Problem requirements ->
Both the line containing "comparte anécdotas" and the line containing "e evita denúncia à Fifa" belong to the span. Output exactly that span from the listing below, and nothing outside it.

----------

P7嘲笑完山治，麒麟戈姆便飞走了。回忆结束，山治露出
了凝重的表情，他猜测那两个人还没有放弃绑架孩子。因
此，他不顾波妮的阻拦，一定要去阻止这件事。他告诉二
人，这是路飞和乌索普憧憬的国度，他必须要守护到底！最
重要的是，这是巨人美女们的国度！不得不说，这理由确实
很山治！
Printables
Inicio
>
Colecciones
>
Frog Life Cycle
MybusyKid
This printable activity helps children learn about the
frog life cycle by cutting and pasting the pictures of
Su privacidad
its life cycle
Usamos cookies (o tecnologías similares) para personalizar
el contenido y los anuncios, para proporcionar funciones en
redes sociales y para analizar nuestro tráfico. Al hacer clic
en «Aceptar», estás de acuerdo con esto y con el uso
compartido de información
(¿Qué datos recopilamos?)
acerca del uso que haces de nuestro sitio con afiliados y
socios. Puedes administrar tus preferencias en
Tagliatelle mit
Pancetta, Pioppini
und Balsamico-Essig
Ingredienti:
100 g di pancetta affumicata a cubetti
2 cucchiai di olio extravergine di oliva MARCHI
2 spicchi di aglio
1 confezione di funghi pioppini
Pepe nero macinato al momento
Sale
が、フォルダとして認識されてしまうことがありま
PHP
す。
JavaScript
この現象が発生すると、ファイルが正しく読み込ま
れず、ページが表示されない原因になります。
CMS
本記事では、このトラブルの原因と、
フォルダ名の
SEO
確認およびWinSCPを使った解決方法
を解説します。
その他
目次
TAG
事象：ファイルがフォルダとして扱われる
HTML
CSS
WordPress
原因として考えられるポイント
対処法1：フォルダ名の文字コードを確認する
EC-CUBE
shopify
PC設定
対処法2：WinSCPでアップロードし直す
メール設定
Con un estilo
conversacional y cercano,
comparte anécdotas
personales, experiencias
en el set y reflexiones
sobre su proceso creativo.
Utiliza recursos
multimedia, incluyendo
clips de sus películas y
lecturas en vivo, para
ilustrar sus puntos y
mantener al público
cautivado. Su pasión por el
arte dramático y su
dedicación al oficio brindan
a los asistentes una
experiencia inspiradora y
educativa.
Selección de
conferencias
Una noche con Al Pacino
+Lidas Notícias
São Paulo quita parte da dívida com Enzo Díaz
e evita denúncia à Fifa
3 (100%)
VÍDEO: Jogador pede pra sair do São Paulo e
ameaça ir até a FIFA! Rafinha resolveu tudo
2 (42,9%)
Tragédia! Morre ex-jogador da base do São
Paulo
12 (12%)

----------

Solution ->
comparte anécdotas
personales, experiencias
en el set y reflexiones
sobre su proceso creativo.
Utiliza recursos
multimedia, incluyendo
clips de sus películas y
lecturas en vivo, para
ilustrar sus puntos y
mantener al público
cautivado. Su pasión por el
arte dramático y su
dedicación al oficio brindan
a los asistentes una
experiencia inspiradora y
educativa.
Selección de
conferencias
Una noche con Al Pacino
+Lidas Notícias
São Paulo quita parte da dívida com Enzo Díaz
e evita denúncia à Fifa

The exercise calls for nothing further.